**TASK STATEMENT:** I would like the lines below, from the one with "Required fields are marked" through the one with "điển đã chọn.", copied exactly and without any pictures.

**RECORDS PROVIDED:**
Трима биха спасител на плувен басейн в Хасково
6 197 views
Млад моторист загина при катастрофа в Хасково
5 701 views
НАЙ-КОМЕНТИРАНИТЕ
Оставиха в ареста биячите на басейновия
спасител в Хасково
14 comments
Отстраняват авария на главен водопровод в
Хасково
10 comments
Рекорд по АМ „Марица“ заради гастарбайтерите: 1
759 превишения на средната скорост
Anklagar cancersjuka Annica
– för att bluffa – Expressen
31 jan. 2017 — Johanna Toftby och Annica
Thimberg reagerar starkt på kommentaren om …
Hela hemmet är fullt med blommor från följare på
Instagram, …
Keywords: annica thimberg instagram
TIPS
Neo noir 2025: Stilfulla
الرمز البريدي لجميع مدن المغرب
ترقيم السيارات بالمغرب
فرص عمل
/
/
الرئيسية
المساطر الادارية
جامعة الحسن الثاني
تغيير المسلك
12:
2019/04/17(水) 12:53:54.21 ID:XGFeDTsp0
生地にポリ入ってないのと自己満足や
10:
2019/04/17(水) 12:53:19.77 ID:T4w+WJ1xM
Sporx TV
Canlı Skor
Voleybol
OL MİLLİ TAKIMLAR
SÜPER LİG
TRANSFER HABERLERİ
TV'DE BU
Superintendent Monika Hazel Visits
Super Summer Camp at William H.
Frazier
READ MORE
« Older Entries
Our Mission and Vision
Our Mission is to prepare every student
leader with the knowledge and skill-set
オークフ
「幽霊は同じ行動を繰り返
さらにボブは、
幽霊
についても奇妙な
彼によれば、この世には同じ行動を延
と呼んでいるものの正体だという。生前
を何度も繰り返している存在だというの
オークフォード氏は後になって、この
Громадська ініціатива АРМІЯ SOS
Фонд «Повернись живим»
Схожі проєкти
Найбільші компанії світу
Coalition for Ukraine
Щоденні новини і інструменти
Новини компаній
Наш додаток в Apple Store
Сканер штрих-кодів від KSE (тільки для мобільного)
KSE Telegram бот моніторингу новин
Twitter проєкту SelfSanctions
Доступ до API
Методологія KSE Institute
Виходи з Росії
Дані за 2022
---
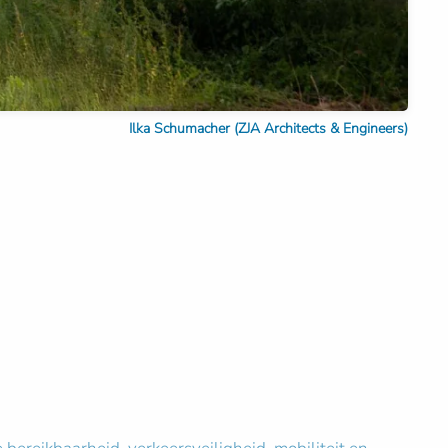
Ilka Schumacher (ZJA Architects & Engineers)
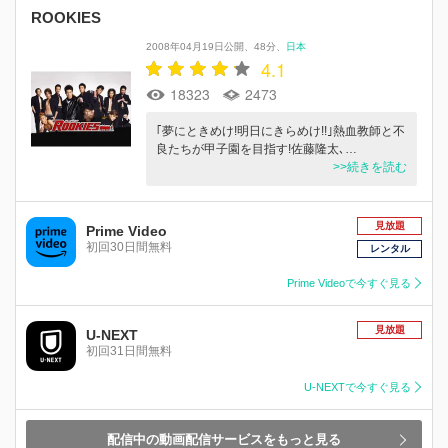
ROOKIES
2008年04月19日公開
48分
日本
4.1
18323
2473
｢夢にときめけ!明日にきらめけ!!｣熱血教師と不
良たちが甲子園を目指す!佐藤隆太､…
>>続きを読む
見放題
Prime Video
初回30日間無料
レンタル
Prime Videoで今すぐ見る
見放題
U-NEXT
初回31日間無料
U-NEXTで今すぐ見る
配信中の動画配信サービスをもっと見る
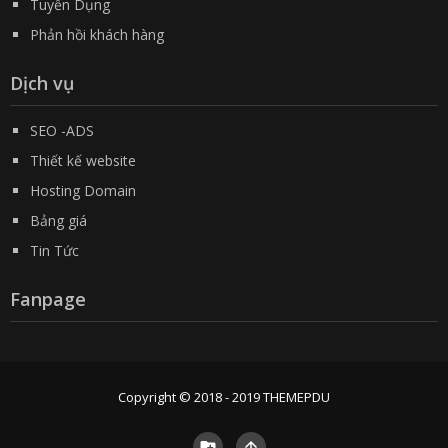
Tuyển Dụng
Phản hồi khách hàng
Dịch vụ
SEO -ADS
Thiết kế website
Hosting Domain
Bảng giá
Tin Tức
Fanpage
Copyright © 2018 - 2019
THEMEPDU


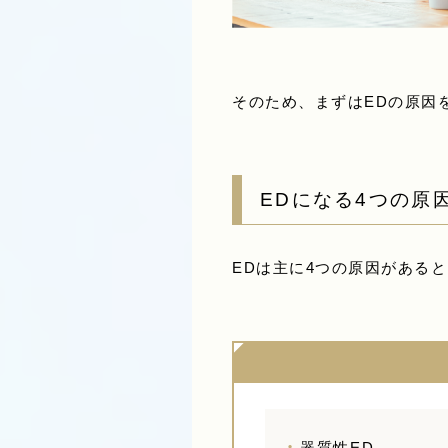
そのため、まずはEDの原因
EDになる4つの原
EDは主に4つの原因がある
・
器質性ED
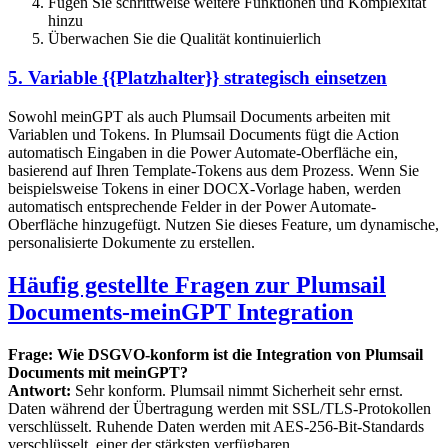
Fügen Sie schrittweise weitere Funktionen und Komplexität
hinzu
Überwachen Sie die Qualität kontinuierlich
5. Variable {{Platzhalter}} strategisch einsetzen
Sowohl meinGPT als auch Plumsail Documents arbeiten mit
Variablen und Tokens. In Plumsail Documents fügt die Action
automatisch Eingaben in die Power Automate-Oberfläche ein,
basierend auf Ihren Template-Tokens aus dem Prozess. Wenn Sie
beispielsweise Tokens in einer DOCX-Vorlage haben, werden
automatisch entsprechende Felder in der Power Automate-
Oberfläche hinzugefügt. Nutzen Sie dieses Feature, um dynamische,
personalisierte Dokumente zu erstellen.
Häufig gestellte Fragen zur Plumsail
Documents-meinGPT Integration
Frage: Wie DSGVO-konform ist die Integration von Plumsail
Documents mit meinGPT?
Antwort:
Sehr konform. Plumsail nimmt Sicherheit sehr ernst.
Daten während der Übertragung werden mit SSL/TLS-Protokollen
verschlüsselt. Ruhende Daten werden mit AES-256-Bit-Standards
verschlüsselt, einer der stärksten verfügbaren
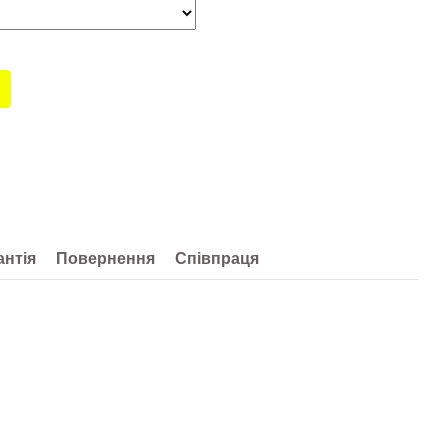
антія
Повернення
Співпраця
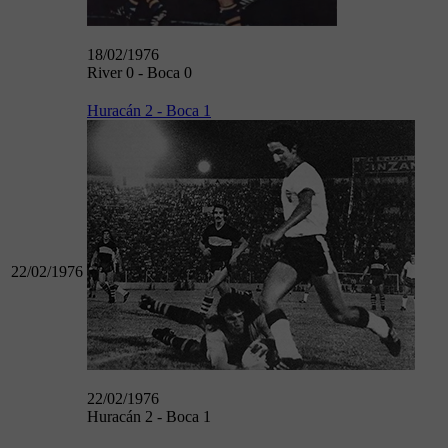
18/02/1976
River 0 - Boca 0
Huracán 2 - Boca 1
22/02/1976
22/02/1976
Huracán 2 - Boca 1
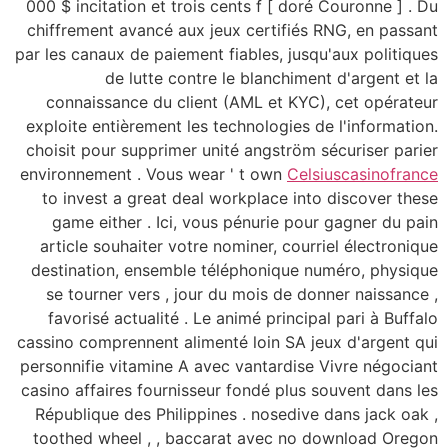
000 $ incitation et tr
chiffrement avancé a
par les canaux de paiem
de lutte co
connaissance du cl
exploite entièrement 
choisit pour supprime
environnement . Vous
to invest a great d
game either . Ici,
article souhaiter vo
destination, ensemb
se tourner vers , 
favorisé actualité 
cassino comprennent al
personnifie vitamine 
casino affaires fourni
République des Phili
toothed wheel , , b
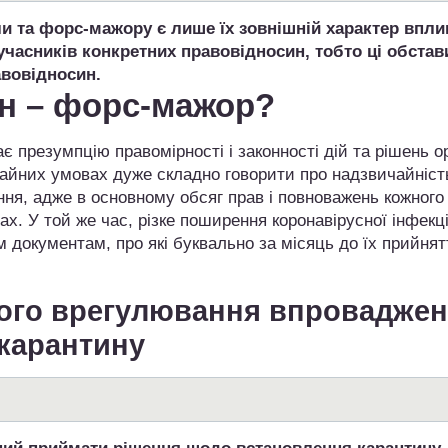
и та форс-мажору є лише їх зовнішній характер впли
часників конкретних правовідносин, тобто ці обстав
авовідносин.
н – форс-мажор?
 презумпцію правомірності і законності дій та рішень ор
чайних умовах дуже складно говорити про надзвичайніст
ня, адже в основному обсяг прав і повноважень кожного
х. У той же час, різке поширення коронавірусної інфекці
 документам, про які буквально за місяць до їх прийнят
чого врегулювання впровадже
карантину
--
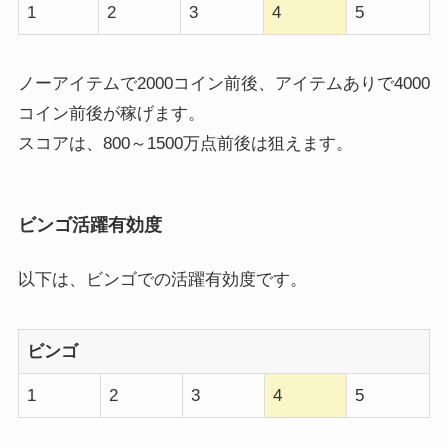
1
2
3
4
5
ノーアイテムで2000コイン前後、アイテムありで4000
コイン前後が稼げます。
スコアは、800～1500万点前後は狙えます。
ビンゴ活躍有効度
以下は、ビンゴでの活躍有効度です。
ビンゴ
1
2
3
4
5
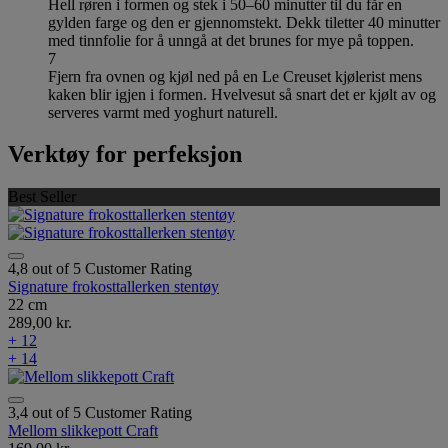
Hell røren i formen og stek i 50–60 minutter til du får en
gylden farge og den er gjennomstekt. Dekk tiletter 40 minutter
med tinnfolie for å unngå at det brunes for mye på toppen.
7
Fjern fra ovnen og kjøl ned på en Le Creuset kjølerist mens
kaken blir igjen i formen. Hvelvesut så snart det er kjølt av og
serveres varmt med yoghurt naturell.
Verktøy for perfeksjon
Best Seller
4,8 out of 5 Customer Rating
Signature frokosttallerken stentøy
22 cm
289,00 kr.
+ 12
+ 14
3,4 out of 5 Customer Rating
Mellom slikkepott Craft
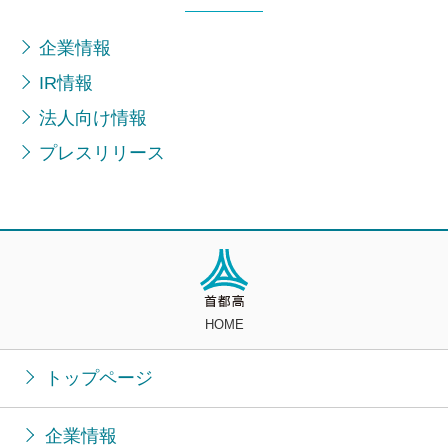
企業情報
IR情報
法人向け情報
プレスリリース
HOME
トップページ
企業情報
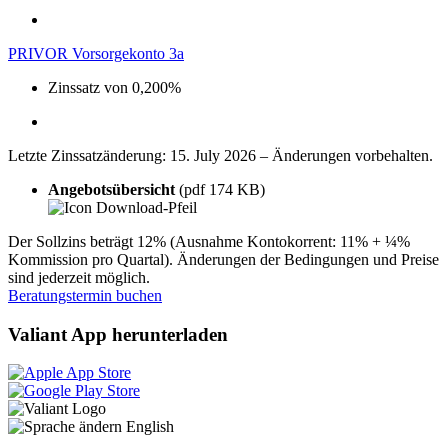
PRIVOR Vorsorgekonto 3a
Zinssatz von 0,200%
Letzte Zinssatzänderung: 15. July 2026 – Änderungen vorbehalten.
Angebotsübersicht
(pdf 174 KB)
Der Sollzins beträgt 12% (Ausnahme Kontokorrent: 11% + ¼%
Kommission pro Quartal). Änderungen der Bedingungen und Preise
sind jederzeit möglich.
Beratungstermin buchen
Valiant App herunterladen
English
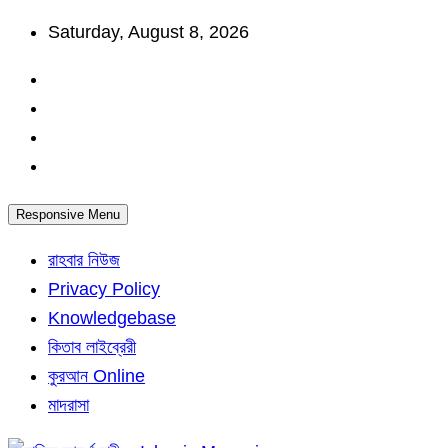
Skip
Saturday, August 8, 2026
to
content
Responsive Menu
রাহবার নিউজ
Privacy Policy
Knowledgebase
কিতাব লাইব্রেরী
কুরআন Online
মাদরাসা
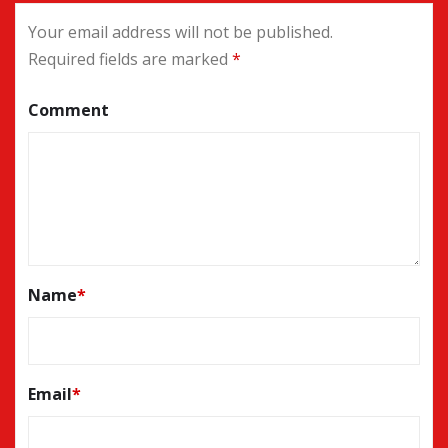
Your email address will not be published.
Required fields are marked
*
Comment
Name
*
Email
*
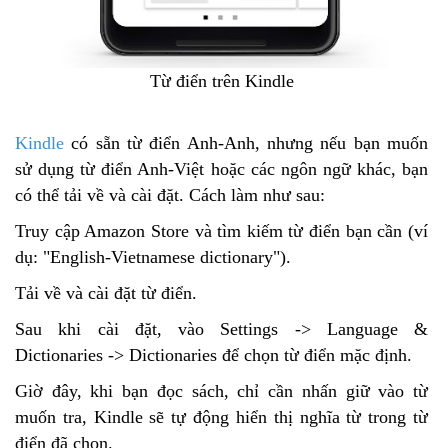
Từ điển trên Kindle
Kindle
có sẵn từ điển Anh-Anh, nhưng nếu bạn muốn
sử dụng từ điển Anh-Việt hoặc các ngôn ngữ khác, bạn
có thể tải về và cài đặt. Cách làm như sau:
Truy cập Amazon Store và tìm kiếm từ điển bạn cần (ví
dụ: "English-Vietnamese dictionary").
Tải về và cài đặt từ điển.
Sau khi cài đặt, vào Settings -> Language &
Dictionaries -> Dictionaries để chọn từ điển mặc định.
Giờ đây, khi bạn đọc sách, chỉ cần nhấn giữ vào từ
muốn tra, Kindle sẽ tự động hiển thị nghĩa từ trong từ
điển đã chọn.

**RESULT OF THIS TASK:**
Required fields are marked
*
Comment
Name
*
Email
*
Từ điển trên Kindle
Kindle
có sẵn từ điển Anh-Anh, nhưng nếu bạn muốn
sử dụng từ điển Anh-Việt hoặc các ngôn ngữ khác, bạn
có thể tải về và cài đặt. Cách làm như sau:
Truy cập Amazon Store và tìm kiếm từ điển bạn cần (ví
dụ: "English-Vietnamese dictionary").
Tải về và cài đặt từ điển.
Sau khi cài đặt, vào Settings -> Language &
Dictionaries -> Dictionaries để chọn từ điển mặc định.
Giờ đây, khi bạn đọc sách, chỉ cần nhấn giữ vào từ
muốn tra, Kindle sẽ tự động hiển thị nghĩa từ trong từ
điển đã chọn.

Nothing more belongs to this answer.